Estuve presente el día que le hicieron una exploración rectal durante la que, haciendo gala de su concepto de la amabilidad largamente olvidado, trató de distraer al joven interno de lo que estaba haciendo con los detalles de la meticulosa restauración de la residencia Monticello de Jefferson, sobre la que había leído en la revista
Smithsonian.
Resignada, me senté a esperar en una silla. El interno, un joven antillano, era demasiado educado como para continuar con la exploración mientras mi madre cotorreaba. El resultado fue que nuestra visita duró mucho más de lo previsto.

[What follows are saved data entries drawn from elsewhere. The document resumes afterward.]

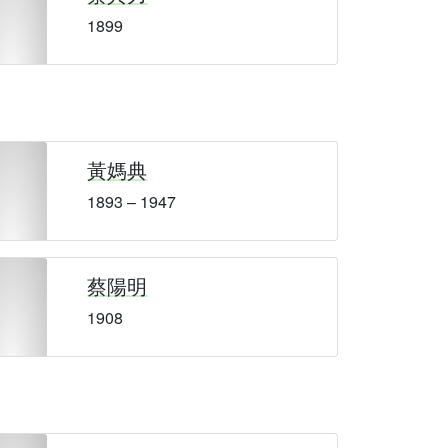
1899
黃媽典
1893 – 1947
蔡陽明
1908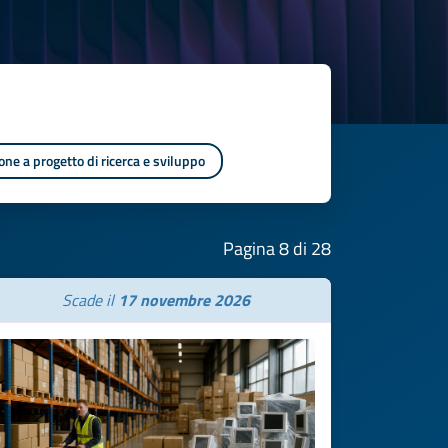
one a progetto di ricerca e sviluppo
Pagina 8 di 28
Scade il
17 novembre 2026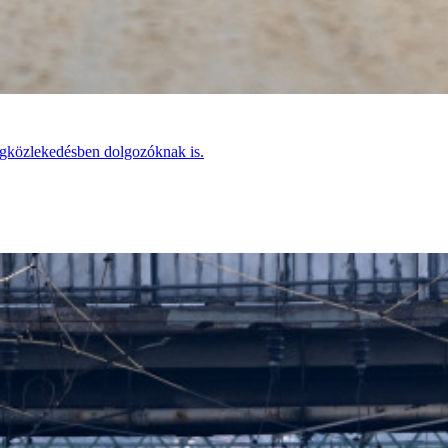
megközlekedésben dolgozóknak is.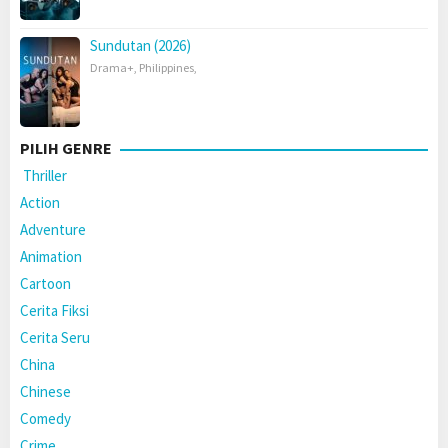
Sundutan (2026)
Drama+
,
Philippines
,
PILIH GENRE
Thriller
Action
Adventure
Animation
Cartoon
Cerita Fiksi
Cerita Seru
China
Chinese
Comedy
Crime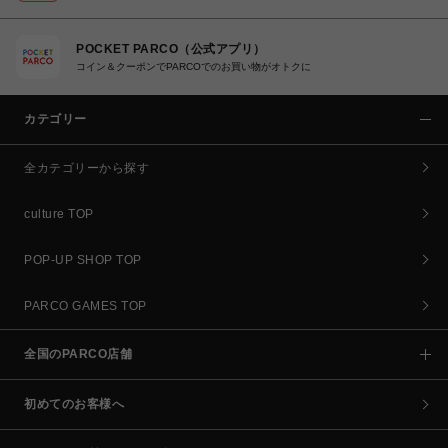
POCKET PARCO（公式アプリ）
コイン＆クーポンでPARCOでのお買い物がオトクに
カテゴリー
全カテゴリーから探す
culture TOP
POP-UP SHOP TOP
PARCO GAMES TOP
全国のPARCO店舗
初めてのお客様へ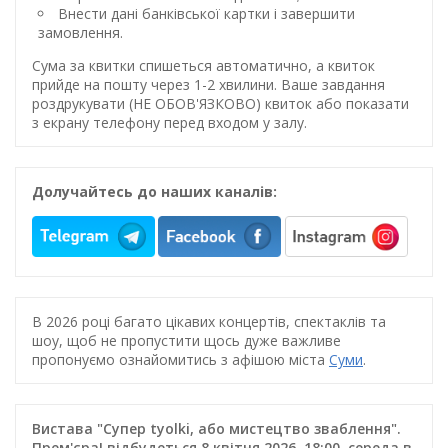
Внести дані банківської картки і завершити
замовлення.
Сума за квитки спишеться автоматично, а квиток
прийде на пошту через 1-2 хвилини. Ваше завдання
роздрукувати (НЕ ОБОВ'ЯЗКОВО) квиток або показати
з екрану телефону перед входом у залу.
Долучайтесь до наших каналів:
В 2026 році багато цікавих концертів, спектаклів та
шоу, щоб не пропустити щось дуже важливе
пропонуємо ознайомитись з афішою міста
Суми
.
Вистава "Супер tyolki, або мистецтво зваблення".
Прем'єра! відбудеться 8 квітня 2026, 18:00, середа в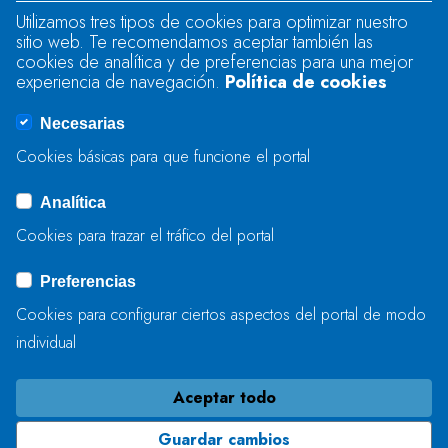
Utilizamos tres tipos de cookies para optimizar nuestro
sitio web. Te recomendamos aceptar también las
Se produjo un error al cargar el campo
cookies de analítica y de preferencias para una mejor
"text".
experiencia de navegación.
Política de cookies
Necesarias
Se produjo un error al cargar el campo
Cookies básicas para que funcione el portal
"captcha".
Analítica
Cookies para trazar el tráfico del portal
ENVIAR
Preferencias
Cookies para configurar ciertos aspectos del portal de modo
individual
Aceptar todo
Guardar cambios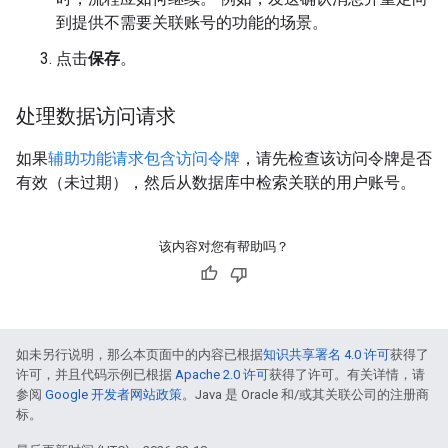
到提供不需要关联账号的功能的场景。
点击
保存
。
处理数据访问请求
如果
辅助功能请求包含访问令牌
，请先检查该访问令牌是否
有效（未过期），然后从数据库中检索关联的用户账号。
该内容对您有帮助吗？
如未另行说明，那么本页面中的内容已根据
知识共享署名 4.0 许可
获得了
许可，并且代码示例已根据
Apache 2.0 许可
获得了许可。有关详情，请
参阅
Google 开发者网站政策
。Java 是 Oracle 和/或其关联公司的注册商
标。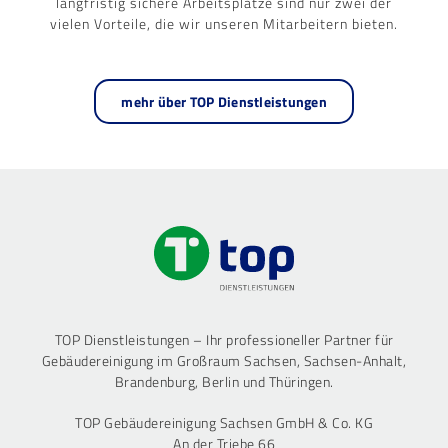
langfristig sichere Arbeitsplätze sind nur zwei der
vielen Vorteile, die wir unseren Mitarbeitern bieten.
mehr über TOP Dienstleistungen
TOP Dienstleistungen – Ihr professioneller Partner für
Gebäudereinigung im Großraum Sachsen, Sachsen-Anhalt,
Brandenburg, Berlin und Thüringen.
TOP Gebäudereinigung Sachsen GmbH & Co. KG
An der Triebe 66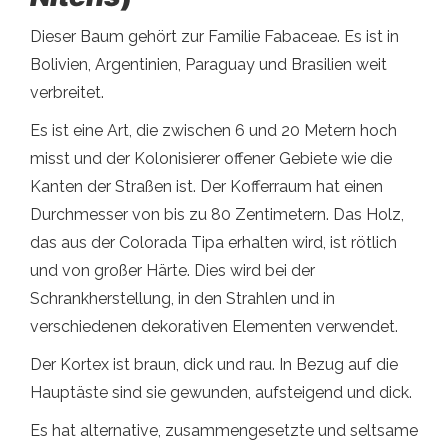
Dieser Baum gehört zur Familie Fabaceae. Es ist in
Bolivien, Argentinien, Paraguay und Brasilien weit
verbreitet.
Es ist eine Art, die zwischen 6 und 20 Metern hoch
misst und der Kolonisierer offener Gebiete wie die
Kanten der Straßen ist. Der Kofferraum hat einen
Durchmesser von bis zu 80 Zentimetern. Das Holz,
das aus der Colorada Tipa erhalten wird, ist rötlich
und von großer Härte. Dies wird bei der
Schrankherstellung, in den Strahlen und in
verschiedenen dekorativen Elementen verwendet.
Der Kortex ist braun, dick und rau. In Bezug auf die
Hauptäste sind sie gewunden, aufsteigend und dick.
Es hat alternative, zusammengesetzte und seltsame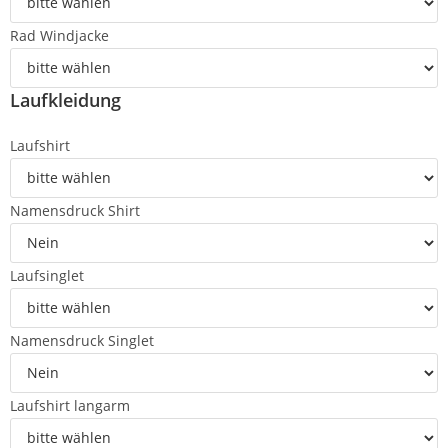
Rad Windjacke
Laufkleidung
Laufshirt
Namensdruck Shirt
Laufsinglet
Namensdruck Singlet
Laufshirt langarm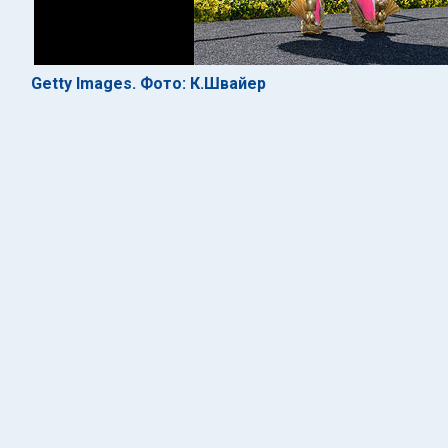
Getty Images. Фото: К.Швайер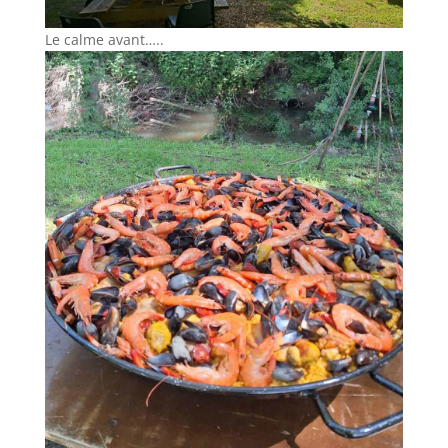
Le calme avant…..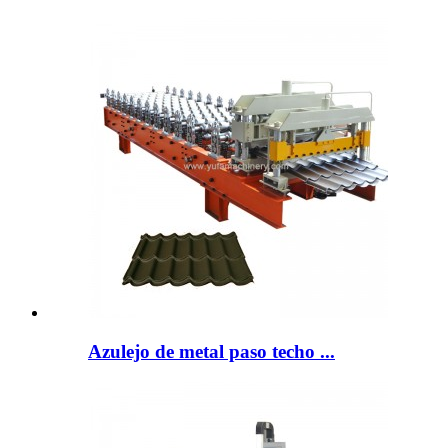
Azulejo de metal paso techo ...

Cuando entré en el vestidor me llegó la voz de Jake a través de los listones de madera del suelo, pero no logré entender qué decía. Denegada la posibilidad de quedarme con la trenza, abrí el último cajón de la cómoda y saqué la enagua color pétalo de rosa.

Bajé vestida con mi viejo jersey negro y unos vaqueros. La enagua me colgaba de la cintura a modo de túnica. Como me ganaba la vida quitándome la ropa, la que me ponía para ir y volver de Westmore solía pasar inadvertida. Pensé que a Sarah le gustaría el resultado cuando me viera.

Jake estaba en la cocina, echando unos tragos.

—Bueno, ya se lo he dicho a Emily —anunció.

— ¿Que has hecho qué?

—Le he ahorrado los detalles morbosos, solo le he dicho que su abuela ha muerto. Tenía que decírselo. Se suponía que iba a ir a visitarla a principios de la semana que viene.